In the top 35 genus level, 16 genera were downregulated and 12 genera were upregulated in the DSS-induced mice, while SASP and apigenin supplementation selectivity reversed this change (Figure 6C). Among them, the relative abundances of Lactobacillus, Dubosiella, Akkermansia, and Faecalibaculum were decreased and Turicibacter, Klebsiella, Romboutsia, and Bacteroides were increased at genus level in DSS-induced mice. Apigenin and SASPs administration selectively reversed the relative abundance (Figure 6D). Previous studies proved that Lactobacillus (22, 23), Dubosiella (24), Akkermansia (25, 26), and Faecalibaculum (27) are probiotics protecting the intestinal immune barrier from damage. Turicibacter (28, 29), Klebsiella (30), Romboutsia (31), and Bacteroides, pernicious bacteria in IBD, might have a positive correlation with the malignant development of UC. In addition, linear discriminant analysis (LDA) showed the main feature of the dominant flora among five different groups (Figure 6E). Our results clarified that DSS treatment altered species diversity of intestinal microbial homeostasis, while apigenin restored that to the normal level.

To investigate the effect of apigenin supplementation on the potential metabolic pathways of gut microbiota in DSS-induced mice, Tax4Fun analysis was executed.

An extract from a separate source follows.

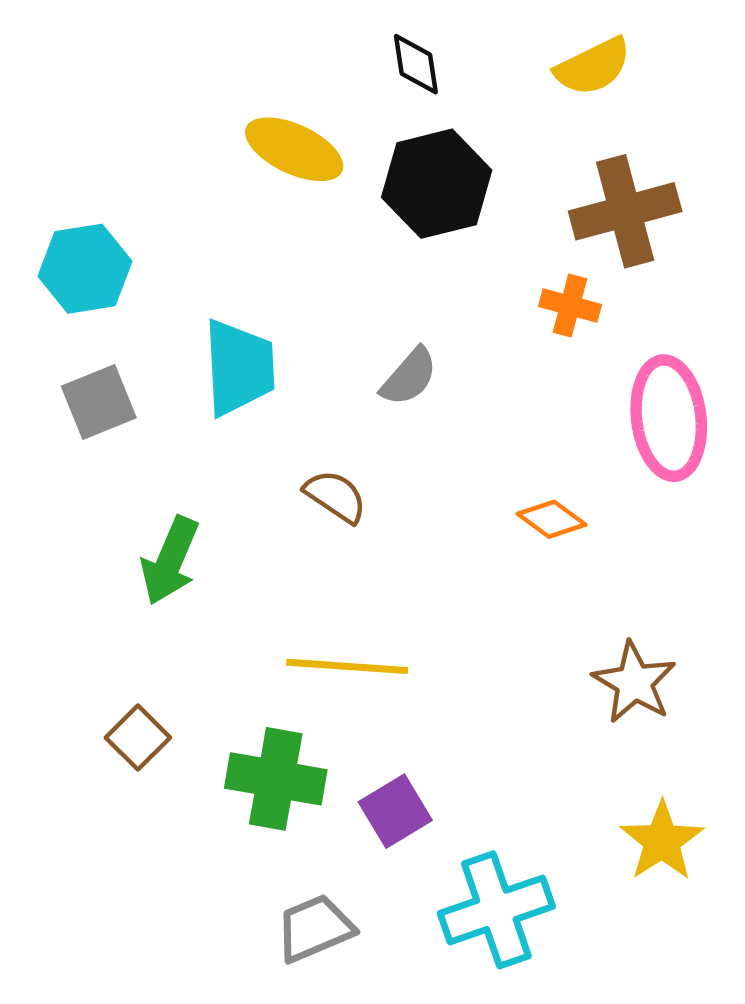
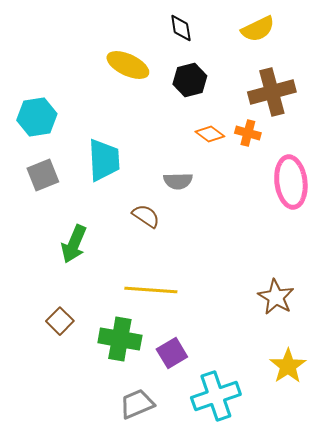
black hexagon: (437, 184) -> (190, 80), size x0.7
gray semicircle: (409, 377) -> (178, 181), moved, turned 48
orange diamond: (552, 519) -> (210, 134), moved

As shown in Figure 6F, apigenin notably reversed the changes in many basic metabolic pathways such as carbohydrate metabolism and amino acid metabolism. Furthermore, we analyzed the metabolic changes of gut microbiota related to immune diseases, cell growth, and cell death. The results indicated that apigenin possibly had a close correlation in ameliorating the primary immunodeficiency, systemic lupus erythematosus, apoptosis, and tight junction motivated by DSS (Figure 6G). These findings demonstrated that treatment of apigenin may be effective in restoring dysregulated gut microbiota, which might play its role in the metabolite of bacteria. The protective mechanism of apigenin against UC is shown in Figure 7.